[Recorded data]
▽

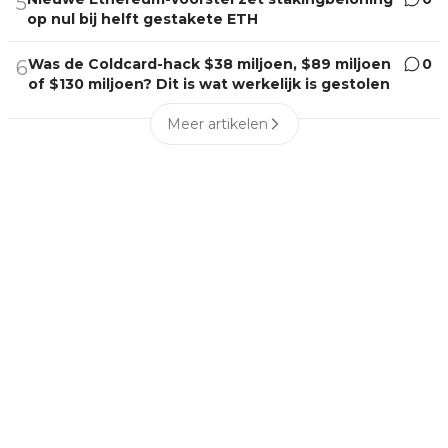
5
op nul bij helft gestakete ETH
Was de Coldcard-hack $38 miljoen, $89 miljoen
0
6
of $130 miljoen? Dit is wat werkelijk is gestolen
Meer artikelen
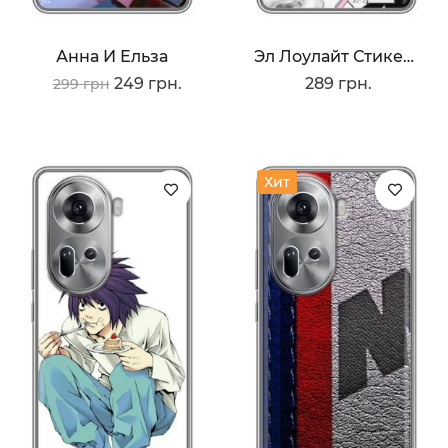
Анна И Ельза
Эл Лоулайт Стикеры
249 грн.
289 грн.
299 грн
Хит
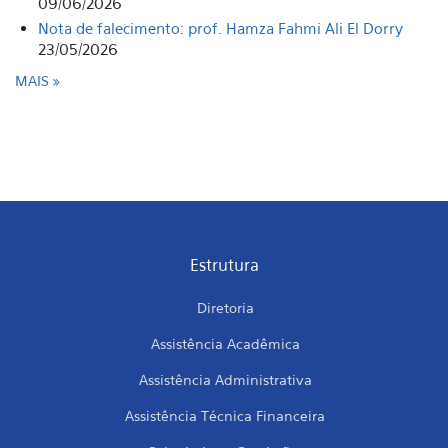
09/06/2026
Nota de falecimento: prof. Hamza Fahmi Ali El Dorry
23/05/2026
MAIS
Estrutura
Diretoria
Assistência Acadêmica
Assistência Administrativa
Assistência Técnica Financeira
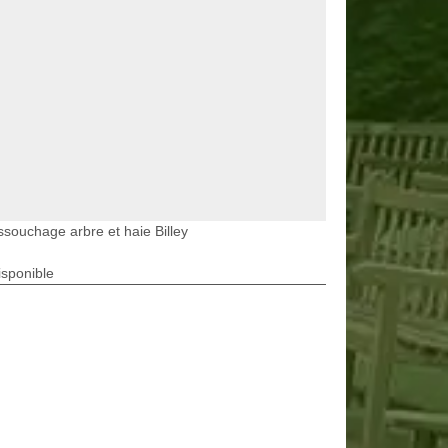
souchage arbre et haie Billey
isponible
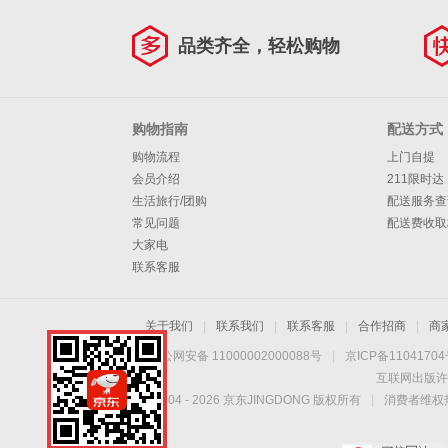
品类齐全，轻松购物
购物指南
配送方式
购物流程
上门自提
会员介绍
211限时达
生活旅行/团购
配送服务查
常见问题
配送费收取
大家电
联系客服
关于我们
|
联系我们
|
联系客服
|
合作招商
|
商
京公网安备 11000002000088号
|
京ICP备1104170
互联网出版许
Copyright © 2004 -
2026
京东JINGDONG 版权所有
|
消费者维权热
手机扫一扫，劲爆优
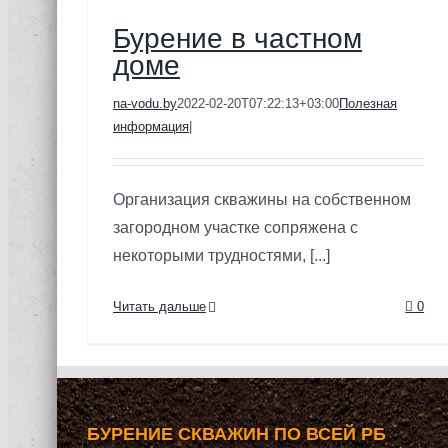
Бурение в частном
доме
na-vodu.by
2022-02-20T07:22:13+03:00
Полезная
информация
|
Организация скважины на собственном
загородном участке сопряжена с
некоторыми трудностями, [...]
Читать дальше
0
БУРЕНИЕ СКВАЖИН ПО ВСЕЙ РБ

△

[WORK ORDER]: A single number is the whole answer: how many lines in the data above hold the string "miljoen".

[RESPONSE FOR THIS EXERCISE]: 2